Nola Visit

by David James

The little Lady and I drove down to New Orleans to take in the Mardi Gras festivities we'd read so much about. In retrospect, it was not a good decision because while I was over trying to buy beignets to take back up to our hotel room she was swept off her feet by a Zydeco piano accordion player busking over by Pat O'Brien's. We saw him the night before and he and some little skinny guy with a rub board were making music. But unlike Clifton Chenier's, theirs sucked

As we walked by, he gave a low whistle and said something like “Joli Blon, ma chere 'tit fille”, clearly some Cajun crap. My better half smiled and winked at him and I should have trusted my usually dependable antennae for trouble, but I thought what the hell", it's Mardi Gras and we'll see more of that.” 

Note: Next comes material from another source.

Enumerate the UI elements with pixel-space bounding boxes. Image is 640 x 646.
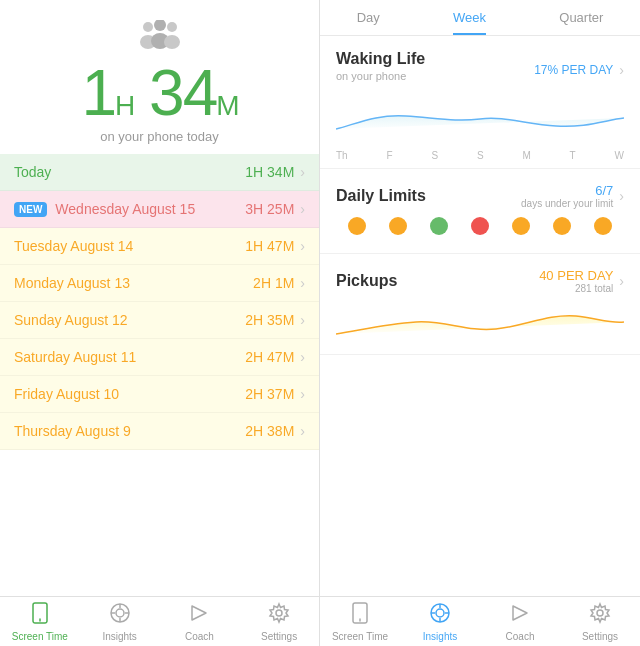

Over the years I've wasted a good chunk of my time prying th' wifey back from the exotic dreams of hers. The last time she took up with a convict who told her he would get her into radio commercials about being able to make thousands rehabbing all those rotting properties in downtown Detroit. Well, she ain't dumb and caught on right away that that was just a ruse to get someone to cook and wash his clothes. She became irritated, called and said, “you know how I hate that shit”. So, she was only gone about a month and came back. Good thing, too, because I was sick of eating out of tin cans and the laundry was pilling up.

Look, I can't lie, I'm not much of a hubbie. If ya distill down to my core me, you'll find “loser‘ written in large letters all over the place. I'm a little, well a lot, portly, losing my hair, still smoke two packs a day and I'm in a dead end job since I blew our savings and bought a carpet cleaning franchise. Plus, I'm sixty three and she's thirty four. I can certainly sympathize with her dreams.

This time though, I'm really worried we were done for because the pull on her is much stronger. When she came for her clothes she said, “I can't stand his garlicky breath, but tomorrow he is letting me be with him in the parade. Roscoe, sorry honey, but this is my chance to be somebody.” She pranced out and I'm left in this cheap-assed hotel room, missing her and drinking a bitter tea of regret.